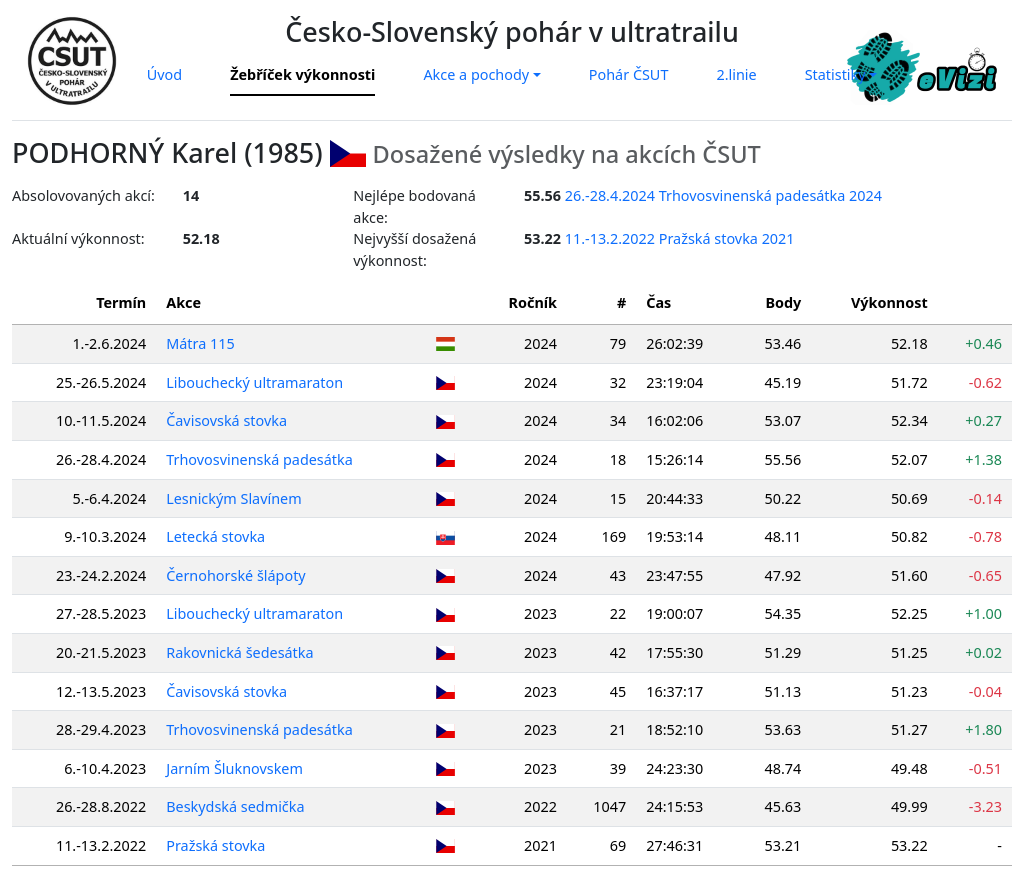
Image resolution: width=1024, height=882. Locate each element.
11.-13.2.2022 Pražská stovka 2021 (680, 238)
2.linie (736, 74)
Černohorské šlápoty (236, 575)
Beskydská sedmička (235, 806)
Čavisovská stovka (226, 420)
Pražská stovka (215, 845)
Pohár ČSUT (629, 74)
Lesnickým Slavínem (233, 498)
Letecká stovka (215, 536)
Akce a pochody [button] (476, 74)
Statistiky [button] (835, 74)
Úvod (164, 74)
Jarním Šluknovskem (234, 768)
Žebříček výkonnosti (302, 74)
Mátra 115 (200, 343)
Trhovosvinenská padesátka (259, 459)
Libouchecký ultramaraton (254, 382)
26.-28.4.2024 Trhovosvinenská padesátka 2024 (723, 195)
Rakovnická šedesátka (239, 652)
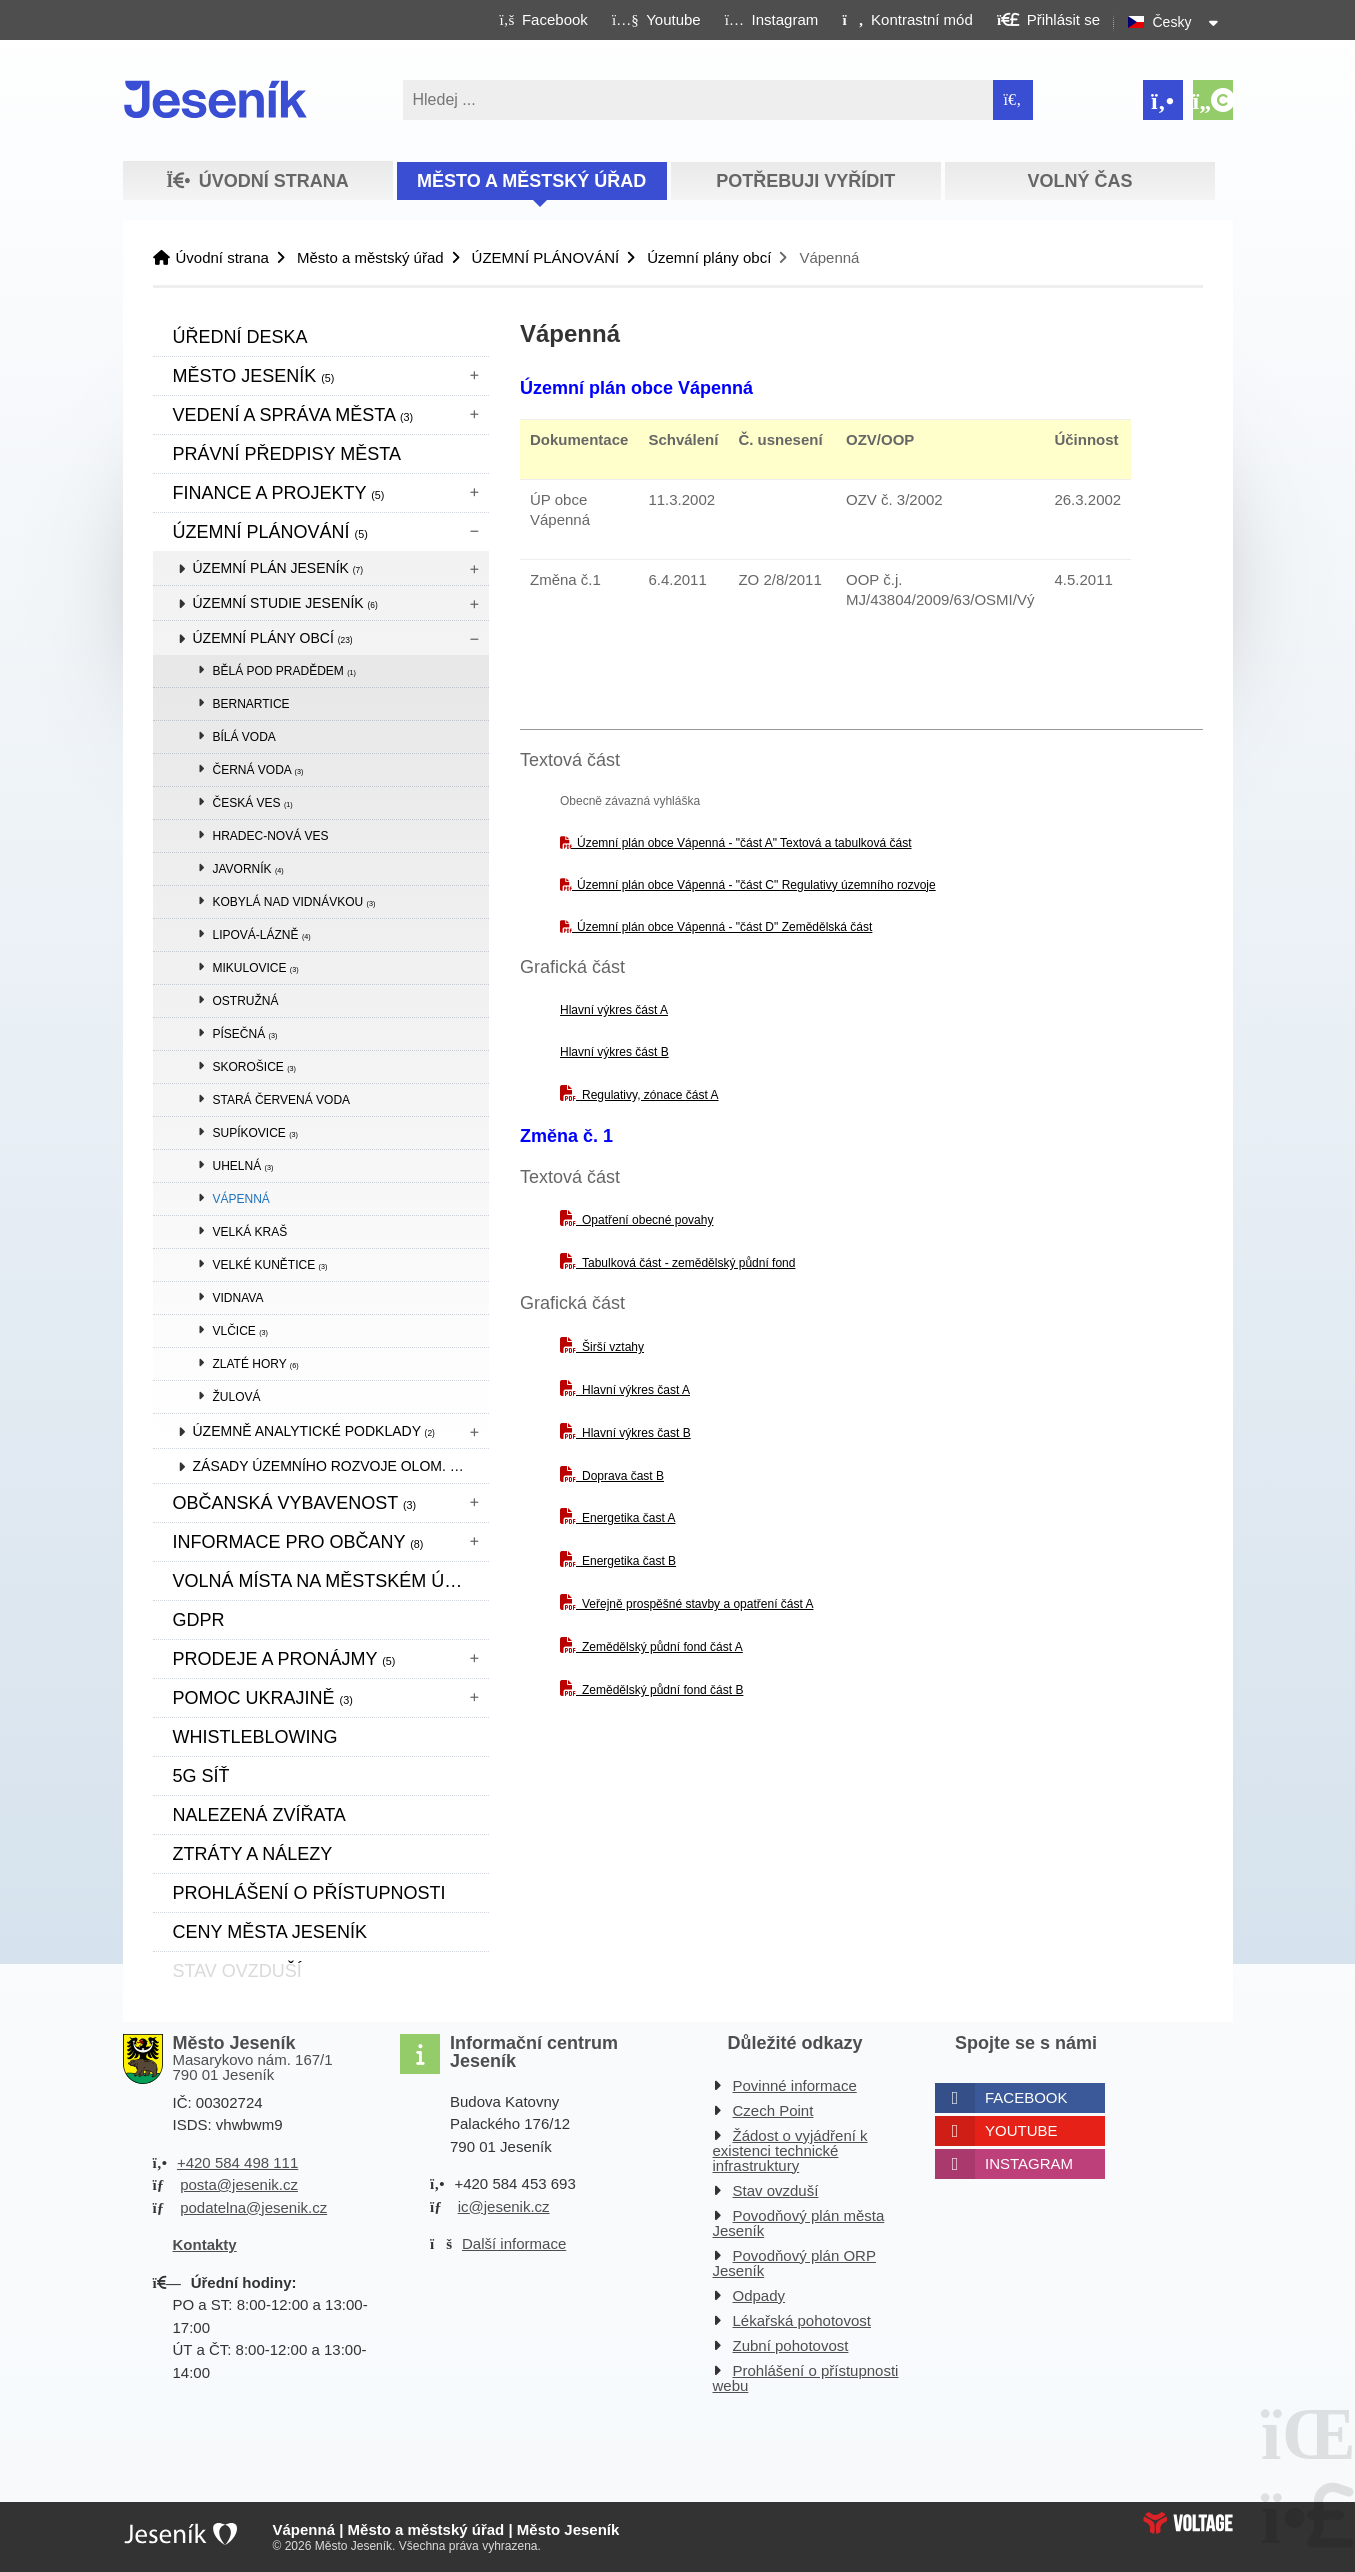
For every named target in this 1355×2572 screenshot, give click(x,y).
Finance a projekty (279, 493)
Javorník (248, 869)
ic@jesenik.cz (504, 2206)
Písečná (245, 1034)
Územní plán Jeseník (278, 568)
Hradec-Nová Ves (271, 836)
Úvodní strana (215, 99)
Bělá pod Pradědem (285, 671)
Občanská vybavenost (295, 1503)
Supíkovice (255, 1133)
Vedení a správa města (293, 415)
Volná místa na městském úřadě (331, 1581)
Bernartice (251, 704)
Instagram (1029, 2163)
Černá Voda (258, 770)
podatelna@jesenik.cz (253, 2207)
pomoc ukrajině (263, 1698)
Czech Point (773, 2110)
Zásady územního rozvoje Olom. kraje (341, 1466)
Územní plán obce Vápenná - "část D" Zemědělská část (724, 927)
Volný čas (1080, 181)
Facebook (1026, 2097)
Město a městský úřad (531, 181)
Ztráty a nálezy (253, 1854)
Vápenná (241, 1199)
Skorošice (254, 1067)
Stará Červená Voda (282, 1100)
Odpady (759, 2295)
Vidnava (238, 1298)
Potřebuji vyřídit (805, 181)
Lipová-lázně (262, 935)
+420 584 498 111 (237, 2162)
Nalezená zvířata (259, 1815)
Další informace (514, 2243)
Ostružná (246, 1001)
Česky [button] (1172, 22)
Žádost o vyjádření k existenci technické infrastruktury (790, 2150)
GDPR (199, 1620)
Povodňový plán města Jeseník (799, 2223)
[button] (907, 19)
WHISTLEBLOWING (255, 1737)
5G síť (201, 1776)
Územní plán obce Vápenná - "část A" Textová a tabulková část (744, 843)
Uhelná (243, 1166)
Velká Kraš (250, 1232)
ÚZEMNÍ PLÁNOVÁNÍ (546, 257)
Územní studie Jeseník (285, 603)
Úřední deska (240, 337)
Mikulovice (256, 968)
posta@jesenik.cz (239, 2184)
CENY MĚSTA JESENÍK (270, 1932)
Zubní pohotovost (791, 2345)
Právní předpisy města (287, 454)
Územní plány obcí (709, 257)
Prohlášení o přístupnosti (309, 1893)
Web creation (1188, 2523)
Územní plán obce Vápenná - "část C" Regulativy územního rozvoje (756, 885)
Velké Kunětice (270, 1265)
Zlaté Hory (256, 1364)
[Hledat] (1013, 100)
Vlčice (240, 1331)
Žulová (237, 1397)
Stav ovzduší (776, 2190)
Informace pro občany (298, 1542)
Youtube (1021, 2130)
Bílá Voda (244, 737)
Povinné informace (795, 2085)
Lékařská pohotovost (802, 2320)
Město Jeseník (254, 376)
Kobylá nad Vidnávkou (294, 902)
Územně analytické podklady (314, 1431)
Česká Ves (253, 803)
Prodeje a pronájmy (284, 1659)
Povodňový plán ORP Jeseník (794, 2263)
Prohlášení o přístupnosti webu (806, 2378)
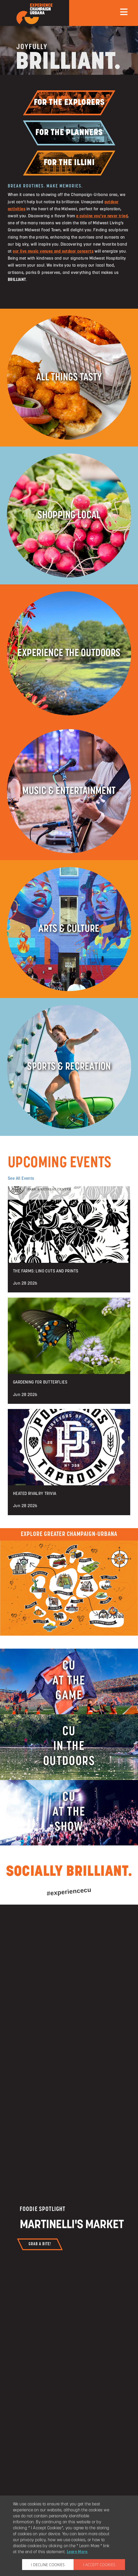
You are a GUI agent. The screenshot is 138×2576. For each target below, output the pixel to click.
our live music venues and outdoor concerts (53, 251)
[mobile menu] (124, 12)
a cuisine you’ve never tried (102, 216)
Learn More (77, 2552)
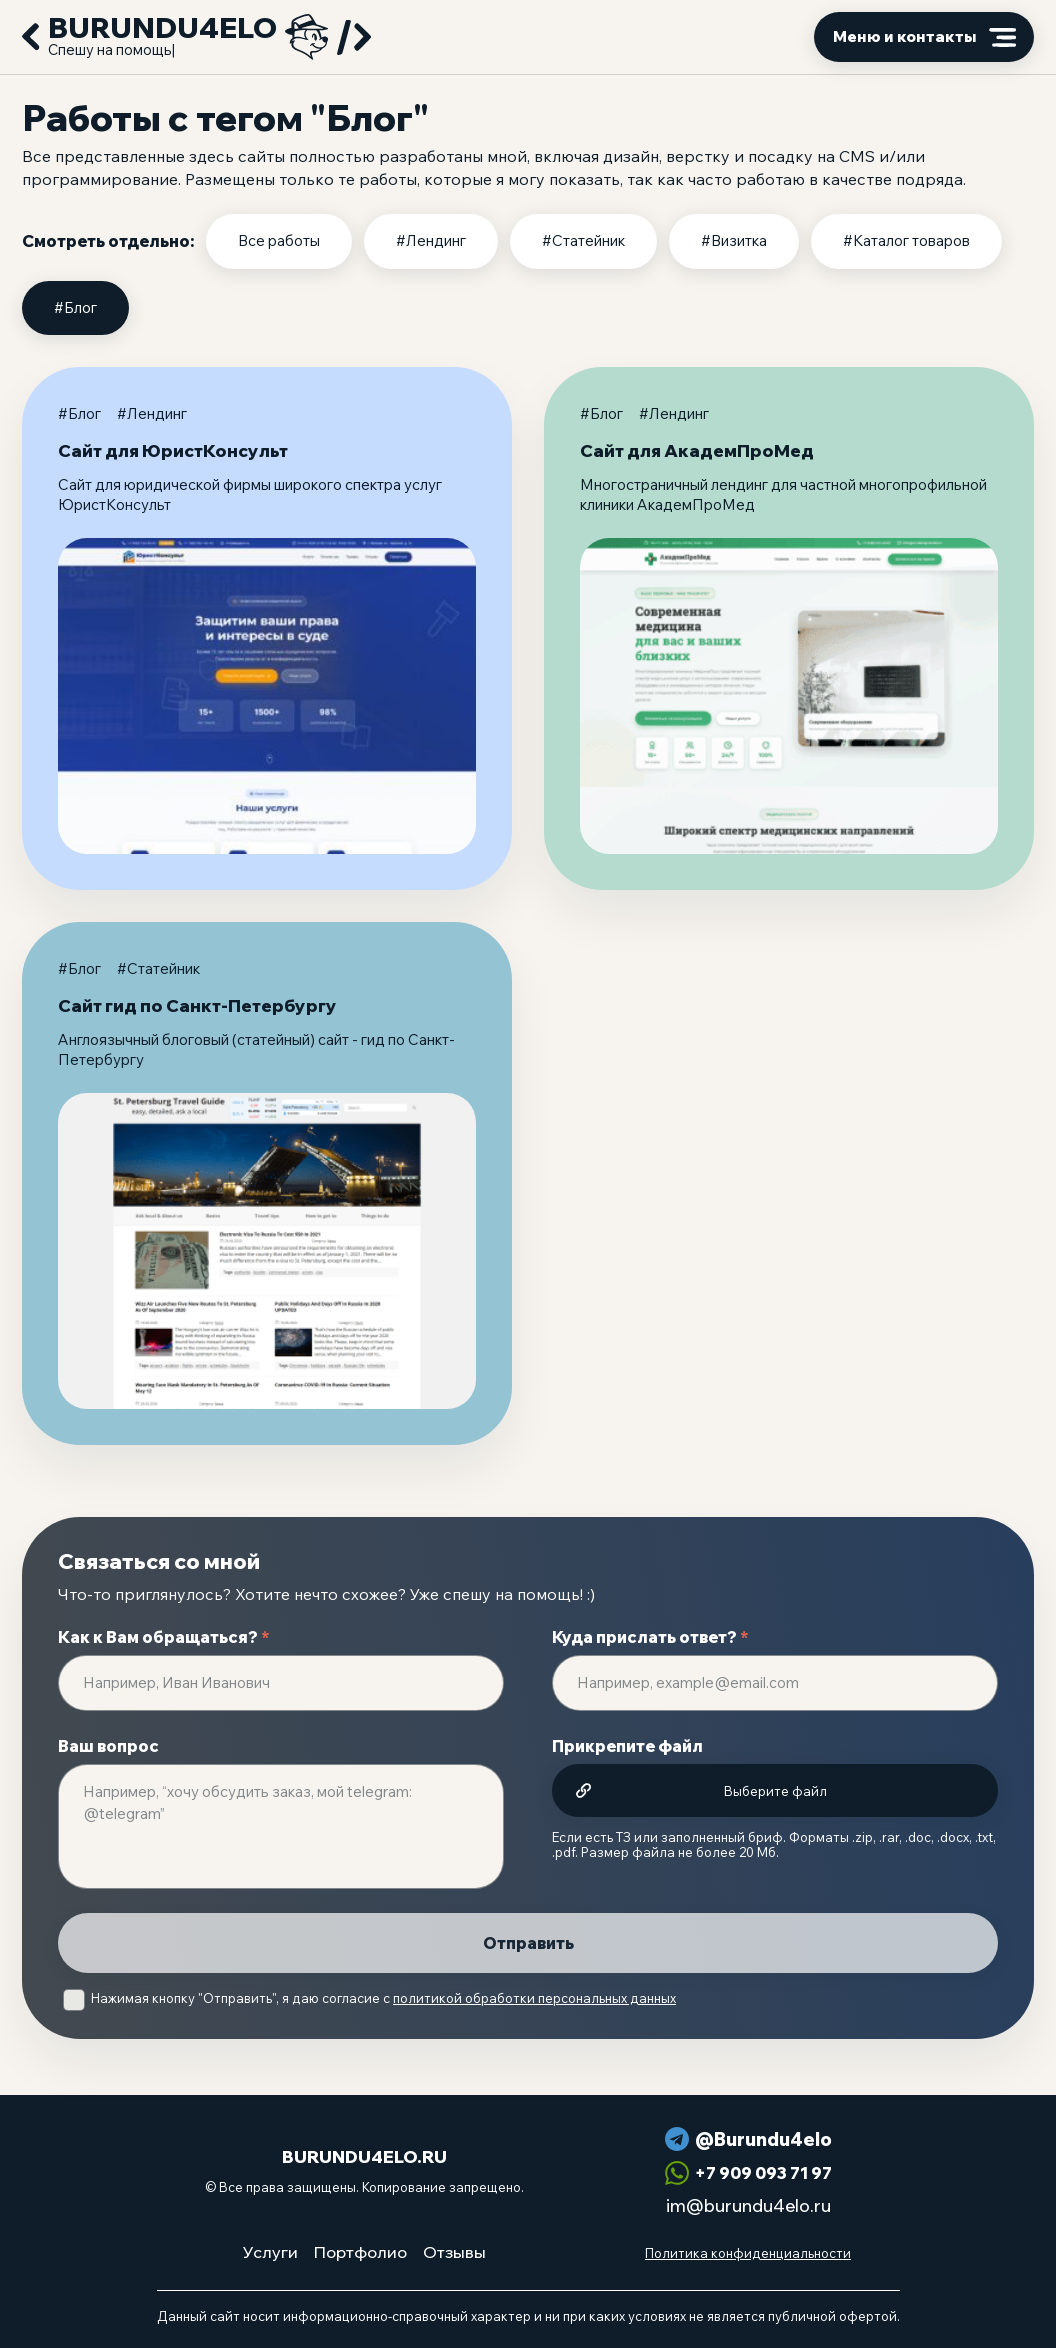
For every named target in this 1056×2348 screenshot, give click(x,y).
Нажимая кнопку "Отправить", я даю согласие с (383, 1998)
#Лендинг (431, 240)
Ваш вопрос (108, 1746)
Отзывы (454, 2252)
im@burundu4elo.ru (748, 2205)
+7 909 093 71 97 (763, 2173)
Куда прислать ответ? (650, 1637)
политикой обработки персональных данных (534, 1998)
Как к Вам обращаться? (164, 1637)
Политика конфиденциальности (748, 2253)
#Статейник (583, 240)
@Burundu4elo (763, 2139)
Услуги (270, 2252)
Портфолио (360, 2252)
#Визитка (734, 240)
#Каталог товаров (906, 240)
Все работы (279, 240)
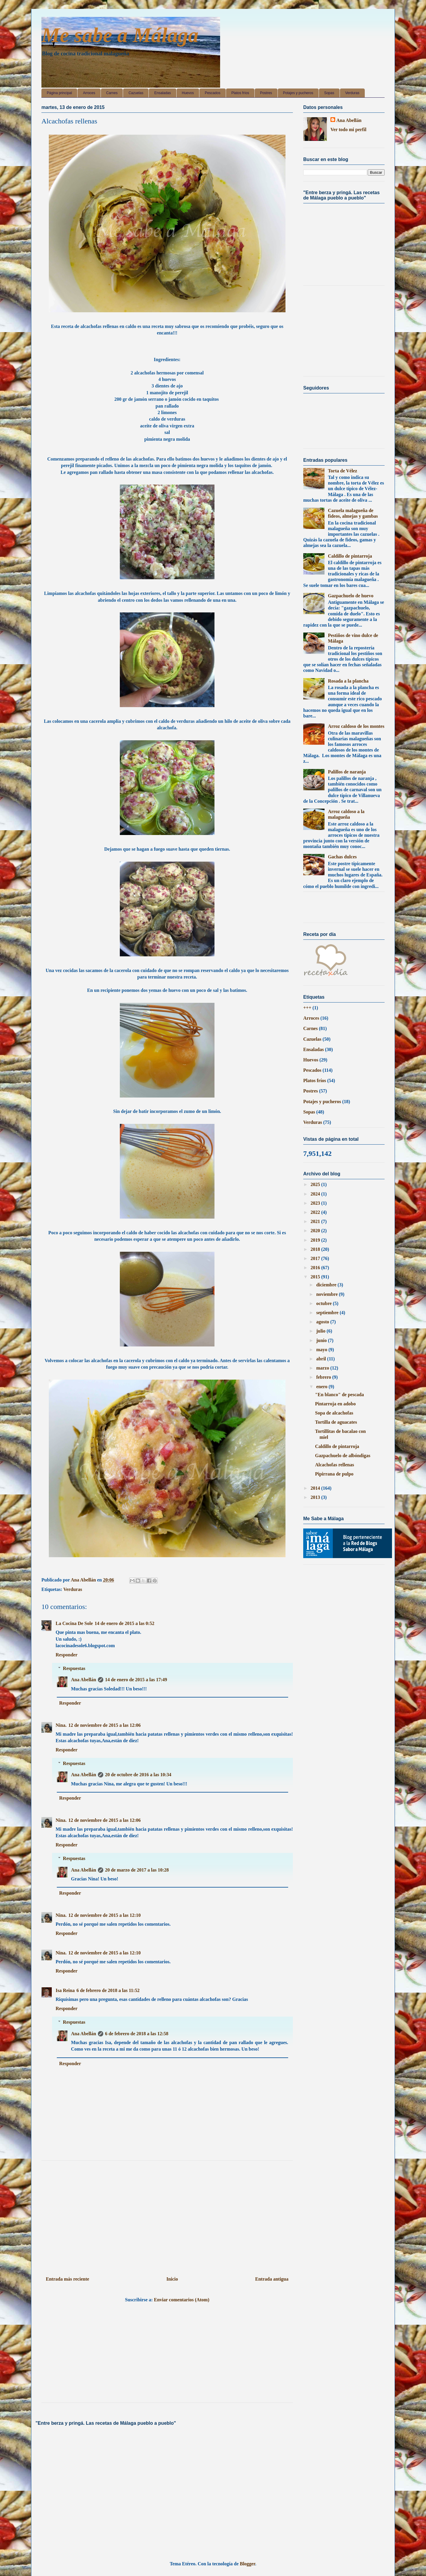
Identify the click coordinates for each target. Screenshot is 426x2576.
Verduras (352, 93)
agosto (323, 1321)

----------

WHAT THIS TASK INVOLVES: Lines from the one above containing "WHISTLEBLOWING (255, 1737)" down to the one containing "Ваш вопрос (108, 1746)" should be transcribed exactly, with both ends kept and no pictures.

FINISHED TASK:
WHISTLEBLOWING (255, 1737)
5G síť (201, 1776)
Územní plán obce Vápenná - "část A" Textová a tabulková část (744, 843)
Uhelná (243, 1166)
Velká Kraš (250, 1232)
ÚZEMNÍ PLÁNOVÁNÍ (546, 257)
Územní studie Jeseník (285, 603)
Úřední deska (240, 337)
Mikulovice (256, 968)
posta@jesenik.cz (239, 2184)
CENY MĚSTA JESENÍK (270, 1932)
Zubní pohotovost (791, 2345)
Právní předpisy města (287, 454)
Územní plány obcí (709, 257)
Prohlášení o přístupnosti (309, 1893)
Web creation (1188, 2523)
Územní plán obce Vápenná - "část C" Regulativy územního rozvoje (756, 885)
Velké Kunětice (270, 1265)
Zlaté Hory (256, 1364)
[Hledat] (1013, 100)
Vlčice (240, 1331)
Žulová (237, 1397)
Stav ovzduší (776, 2190)
Informace pro občany (298, 1542)
Youtube (1021, 2130)
Bílá Voda (244, 737)
Povinné informace (795, 2085)
Lékařská pohotovost (802, 2320)
Město Jeseník (254, 376)
Kobylá nad Vidnávkou (294, 902)
Územně analytické podklady (314, 1431)
Česká Ves (253, 803)
Prodeje a pronájmy (284, 1659)
Povodňový plán ORP Jeseník (794, 2263)
Prohlášení o přístupnosti webu (806, 2378)
You are a GUI agent. The screenshot is 138×2576. For each target below, output the pixel to click.
our live music venues and outdoor concerts (53, 251)
[mobile menu] (124, 12)
a cuisine you’ve never tried (102, 216)
Learn More (77, 2552)
For every named target in this 1056×2348 screenshot, give click(x,y).
Нажимая кнопку "Отправить", я даю согласие с (383, 1998)
#Лендинг (431, 240)
Ваш вопрос (108, 1746)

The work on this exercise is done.